ChIP-Seq data analysis pipeline development in a breast cancer study

Bioinformatics Internship Presentation

Nan Hu (Mentors: Dr. Robert Clarke and Lu Jin, Department of Oncology and Lombardi Comprehensive Cancer Center, Georgetown University)

August 30th, 2016, 2:00pm, Room 1300, Harris Building

According to the American Cancer Society, estrogen receptor-ɑ (ERɑ) positive breast cancers account for over two-thirds of the breast cancers diagnosed in the United States.

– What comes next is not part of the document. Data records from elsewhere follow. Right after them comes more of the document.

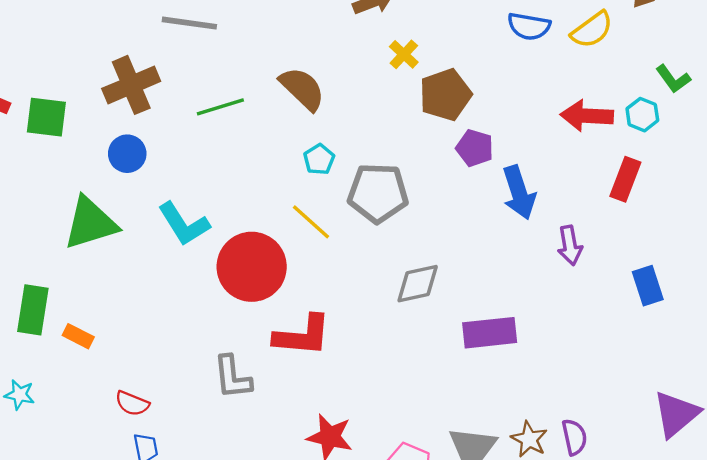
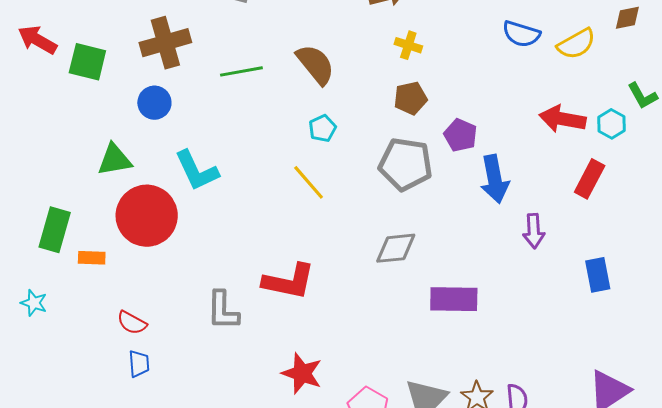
yellow cross: (404, 54) -> (408, 45), turned -32
brown pentagon: (445, 95) -> (410, 98), moved, size x0.7
gray pentagon: (378, 193) -> (406, 164), moved
green triangle: (90, 223) -> (115, 160), size x0.7
red circle: (252, 267) -> (147, 216), moved
orange rectangle: (78, 336) -> (92, 258), turned -32

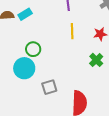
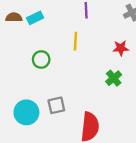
yellow line: (72, 31) -> (75, 41), moved
cyan circle: (24, 68) -> (26, 112), moved

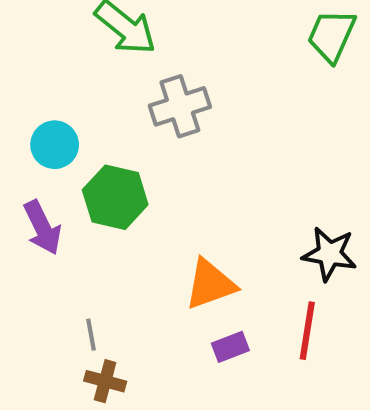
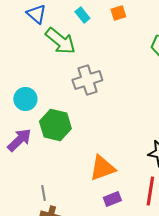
purple arrow: (42, 228) -> (19, 140), turned -108

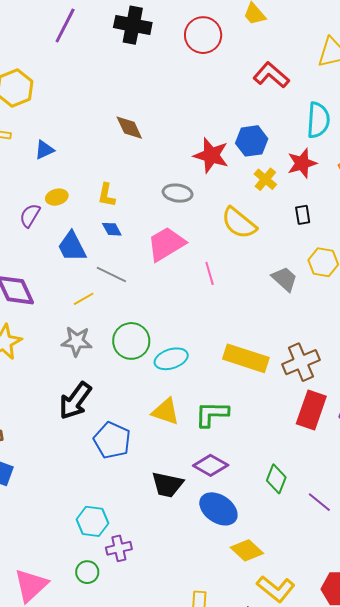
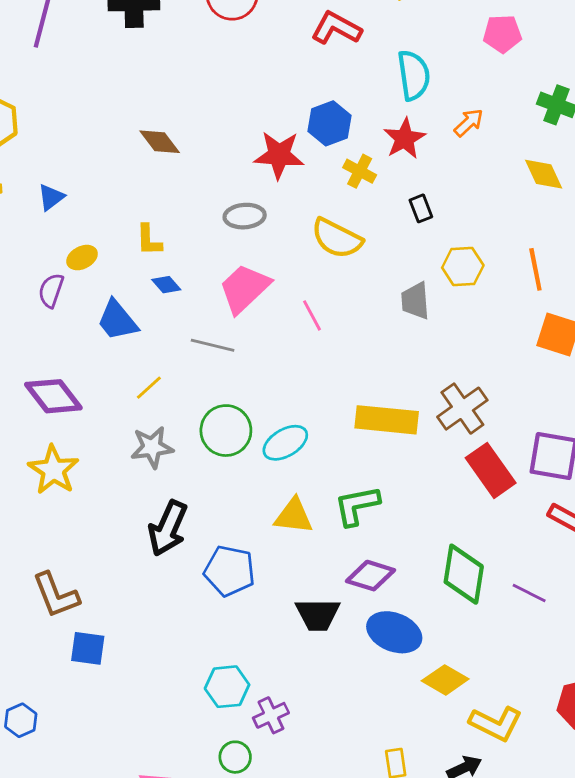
gray line: (111, 275) -> (213, 345), moved
gray trapezoid: (285, 279) -> (415, 301), turned -124
red rectangle: (311, 410) -> (491, 470), turned -42
green diamond: (276, 479) -> (464, 574), size x1.5

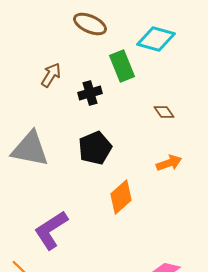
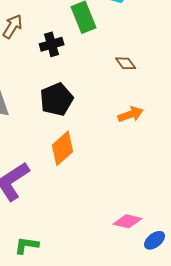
orange diamond: (121, 197) -> (63, 148), moved

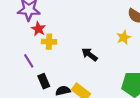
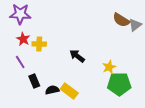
red star: (38, 29) -> (23, 39), moved
yellow star: (124, 37) -> (109, 67), moved

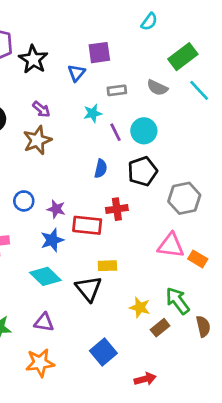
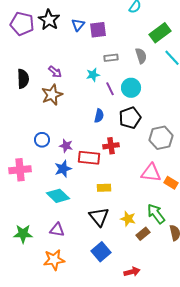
black star: (33, 59) -> (49, 20), moved
blue triangle: (76, 73) -> (78, 25), moved
gray semicircle: (157, 88) -> (141, 56), turned -133
black triangle: (89, 289) -> (99, 217), moved

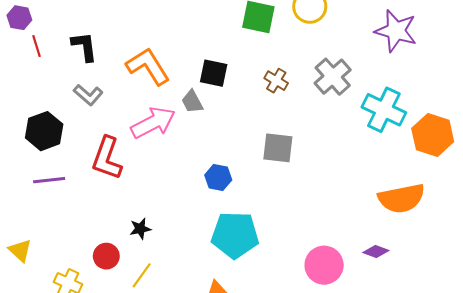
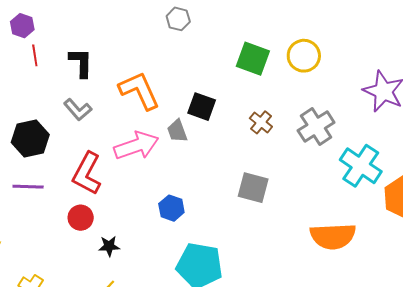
blue hexagon: (218, 177) -> (171, 208), moved
orange semicircle: (402, 198) -> (333, 236), moved
red circle: (106, 256) -> (81, 218), moved

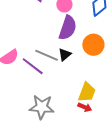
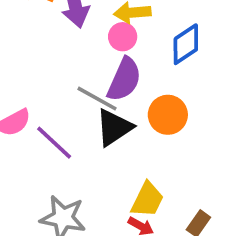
gray line: (47, 55) -> (97, 99), moved
black triangle: (65, 55) -> (114, 127), size x1.6

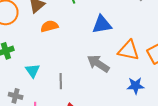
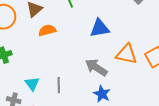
cyan triangle: (33, 71) -> (32, 84), moved
blue star: (136, 86) -> (102, 94), moved, turned 30

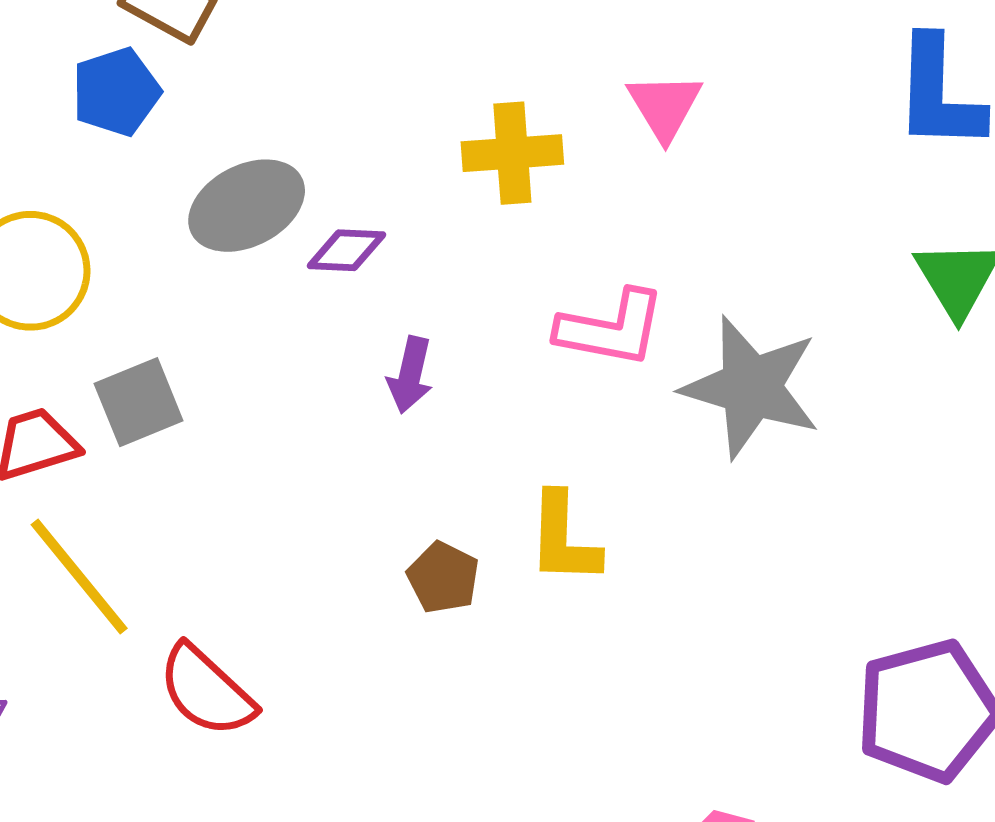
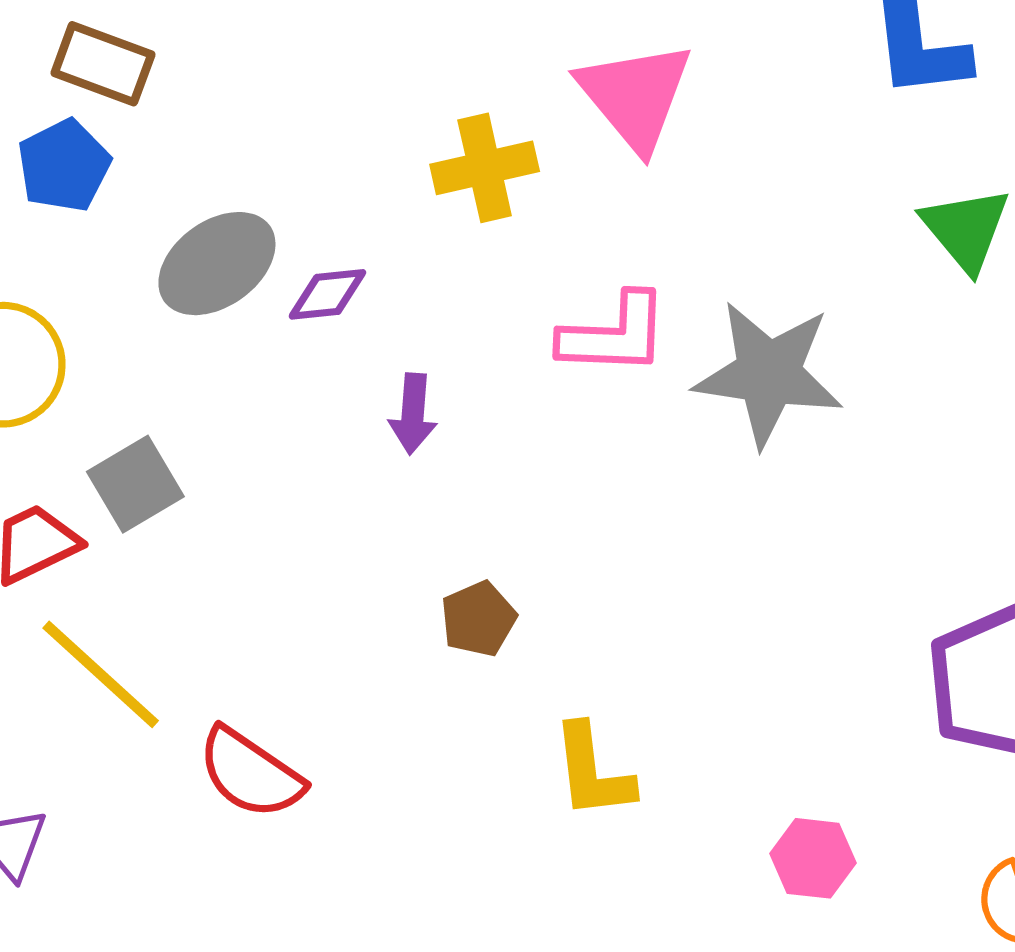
pink triangle: (665, 106) -> (635, 96), size x1.5
yellow L-shape: (564, 538) -> (593, 771), moved
brown pentagon: (443, 578) -> (479, 619), turned 30

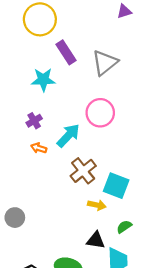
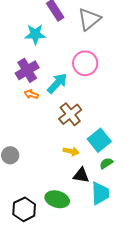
purple cross: (34, 121) -> (27, 70), size x1.6
cyan square: (116, 186) -> (99, 140), moved, turned 30
yellow arrow: (97, 205) -> (71, 151), moved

Antiestrogens, such as ICI 182,780 (ICI, also called Fulvestrant), are the most widely used treatment for postmenopausal women nowadays. However, more than half of all ERɑ positive breast tumors shows resistance to antiestrogen therapy and caused tumor recurring eventually. Thus, further understanding of mechanisms of endocrine resistance can be critical. In that instance, by performing chromatin immunoprecipitation (ChIP) technique, the specific protein:DNA complexes could be pulled down. Those complexes could reveal the certain binding sites that were occupied by specific transcription factors (TFs), cofactors, or other chromatin-associated proteins as well as histone modifications. Nevertheless, next-generation sequencing provides enormous potential for assaying DNA segment decomposed from those complexes. Therefore, ChIP-seq technique could rapidly transform our ability to understand the in vivo protein-DNA interactions on a genome-wide scale.

In this study, three different treatments (Vehicle, E2, and ICI) have been given to two breast cancer cell lines: LCC1 (anti-estrogen sensitive) and LCC9 (anti-estrogen resistant). Under each treatment, 4 different immunoprecipitations (IP) were used to perform the ChIP experiments: H3K27ac, H3K4me1, H3K4me3, and ERɑ. For each IP, two replicates have been included as well. The input was a mixture of 4 different IP samples. This input data was also used as the control in the following analysis. Even though ChIP-seq is superior than the ChIP-Chip method, problems like counting short reads, and other biases that are intrinsic from experimental procedures still exist. It is thus critical to develop effective analysis workflow for processing ChIP-seq data in order to ensure the correct inference of biologically meaningful information.

The first step in this analysis workflow was performing quality check among the raw fastq files. FastQC, a quality control tool designed for high throughput sequence data was used in this pipeline (Version 0.11.5). In almost all the samples, repeated adaptor sequences were observed. Thus, a Perl script called Trim Galore! was used to trim the adaptor sequences from the raw fastq file in order to improve the data quality. Another quality check was performed after trimming to make sure no more redundant sequences. Those data with too many contaminations were excluded from the following analysis. Then Bowtie2 (Version 2.2.9) was used to map reads from the trimmed fastq file to the reference genome. In this case, Hg19 (Feb. 2009, GRCh37) was used as the reference genome. The reference genome was downloaded from UCSC genome browser and sorted from 1 to 22 plus sex chromosome X and Y. All random chromosomes and haplotypes were excluded. Thirdly, the enriched regions are identified by peak calling software. Numerous software has been developed for different research purposes, such as SISSRs or MACS for transcription factor binding site, CCAT for histone modification, and QuEST etc. In this study, MACS2 (version 2.1.0) was used. We modified the parameter suitable for our data to generate accurate results. Finally, bedmap (a module in BEDOPS v2.4.20) was used to annotated the peak calling result. The comparison between the distinguish annotated results among the different samples will subsequently validated the different expressional candidate gene in previous study. The workflow described above was been developed as a semi-automatic shell script as well. Further experiments should be performed to confirm the result.